> What to produce:
Scan the listing beneath this sentence. Report each line with the word "MILAB".

[Input records Boundary: Start]

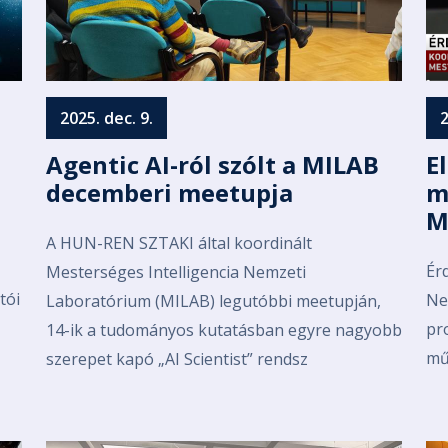
2025. dec. 9.
2
Agentic AI-ról szólt a MILAB
E
decemberi meetupja
m
M
A HUN-REN SZTAKI által koordinált
Ér
Mesterséges Intelligencia Nemzeti
tói
Ne
Laboratórium (MILAB) legutóbbi meetupján,
pr
14-ik a tudományos kutatásban egyre nagyobb
mű
szerepet kapó „AI Scientist” rendsz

[Input records Boundary: End]

> Response area:
Agentic AI-ról szólt a MILAB
Laboratórium (MILAB) legutóbbi meetupján,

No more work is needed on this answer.